■ AIM OF THE EXERCISE
Please transcribe the lines below exactly, and leave every image behind.

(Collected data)

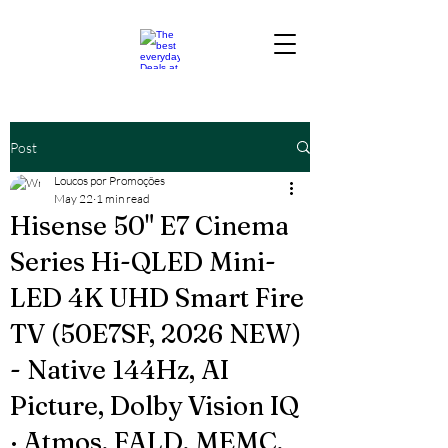
Post
Loucos por Promoções
May 22
1 min read
Hisense 50" E7 Cinema
Series Hi-QLED Mini-
LED 4K UHD Smart Fire
TV (50E7SF, 2026 NEW)
- Native 144Hz, AI
Picture, Dolby Vision IQ
· Atmos, FALD, MEMC,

■ YOUR SOLUTION
Post
Loucos por Promoções
May 22
1 min read
Hisense 50" E7 Cinema
Series Hi-QLED Mini-
LED 4K UHD Smart Fire
TV (50E7SF, 2026 NEW)
- Native 144Hz, AI
Picture, Dolby Vision IQ
· Atmos, FALD, MEMC,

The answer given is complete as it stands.